▸ **About this task**
Hand back all of the records exactly as they read.

=== Extracted entries ===

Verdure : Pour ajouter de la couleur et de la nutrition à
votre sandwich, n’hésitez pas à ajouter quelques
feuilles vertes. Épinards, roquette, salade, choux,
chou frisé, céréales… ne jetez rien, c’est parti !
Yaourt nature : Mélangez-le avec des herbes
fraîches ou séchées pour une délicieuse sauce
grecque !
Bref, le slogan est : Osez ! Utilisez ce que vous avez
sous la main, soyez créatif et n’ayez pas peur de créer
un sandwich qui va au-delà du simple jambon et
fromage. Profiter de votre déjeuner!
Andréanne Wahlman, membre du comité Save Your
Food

===

▸ **Response area**
Verdure : Pour ajouter de la couleur et de la nutrition à
votre sandwich, n’hésitez pas à ajouter quelques
feuilles vertes. Épinards, roquette, salade, choux,
chou frisé, céréales… ne jetez rien, c’est parti !
Yaourt nature : Mélangez-le avec des herbes
fraîches ou séchées pour une délicieuse sauce
grecque !
Bref, le slogan est : Osez ! Utilisez ce que vous avez
sous la main, soyez créatif et n’ayez pas peur de créer
un sandwich qui va au-delà du simple jambon et
fromage. Profiter de votre déjeuner!
Andréanne Wahlman, membre du comité Save Your
Food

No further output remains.